ABCA1 is a cholesterol transporter that is the physiological transporter of lipids onto brain apoE. Wellington's group showed that in AD mouse models ABCA1 levels and corresponding lipidation levels of apo E affects amyloid load. ABCA1 knockout mice showed increased amyloid while transgenic mice overexpressing ABCA1 showed negligible amounts of amyloid deposits.

Coronal mouse sections through the hippocampus show that when ABCA1 reduced, mice have increased amyloid staining (left panel). Coronal sections from a transgenic AD mouse overexpressing ABCA1 showed increased amyloid staining (right panel). (Image courtesy of Cheryl Wellington)

Furthermore additional CNS effects were demonstrated in the ApoA-I knockout mice: CAA and behavioral deficits increased, while in overexpressing ApoA-I transgenic mice CAA decreased. These findings support the idea that ApoA1 has a beneficial effect on the CNS.
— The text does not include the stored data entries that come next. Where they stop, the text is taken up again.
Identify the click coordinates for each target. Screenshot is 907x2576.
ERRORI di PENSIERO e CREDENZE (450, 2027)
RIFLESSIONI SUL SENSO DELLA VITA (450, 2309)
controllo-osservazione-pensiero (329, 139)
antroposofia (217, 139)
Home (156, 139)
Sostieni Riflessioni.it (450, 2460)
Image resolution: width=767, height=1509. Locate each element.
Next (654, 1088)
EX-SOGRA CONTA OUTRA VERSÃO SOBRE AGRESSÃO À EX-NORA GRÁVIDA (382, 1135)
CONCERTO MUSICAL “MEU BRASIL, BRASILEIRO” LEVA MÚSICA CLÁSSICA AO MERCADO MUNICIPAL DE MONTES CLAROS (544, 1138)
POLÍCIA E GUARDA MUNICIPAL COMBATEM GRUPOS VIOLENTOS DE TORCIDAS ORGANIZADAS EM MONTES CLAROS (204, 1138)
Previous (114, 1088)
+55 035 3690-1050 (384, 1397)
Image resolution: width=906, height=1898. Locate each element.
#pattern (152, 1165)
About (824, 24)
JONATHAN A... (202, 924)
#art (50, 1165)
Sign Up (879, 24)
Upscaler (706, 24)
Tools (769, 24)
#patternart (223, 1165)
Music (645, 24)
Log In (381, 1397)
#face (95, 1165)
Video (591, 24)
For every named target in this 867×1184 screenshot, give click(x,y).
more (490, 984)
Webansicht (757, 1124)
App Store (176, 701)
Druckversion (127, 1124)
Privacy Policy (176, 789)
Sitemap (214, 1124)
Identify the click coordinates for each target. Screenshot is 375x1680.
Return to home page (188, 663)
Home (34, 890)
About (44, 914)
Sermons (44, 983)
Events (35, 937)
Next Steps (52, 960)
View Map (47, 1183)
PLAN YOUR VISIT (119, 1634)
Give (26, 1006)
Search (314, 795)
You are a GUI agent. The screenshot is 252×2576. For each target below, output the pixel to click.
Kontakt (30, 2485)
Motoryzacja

Novel probes developed by the company Accent Assays can be used to measure the exchange of lipid free ApoA1, on and off HDL particles. The assays can also help distinguish healthy patients from those with metabolic syndromes or diabetes. Future studies on cohorts with AD, an MCI with and without diabetes can help further explore their effectiveness. Because HDL dysfunction underlies many diseases including those known to be comorbid with AD, like type-2 diabetes, a method by which to measure HDL functionality has many potential uses.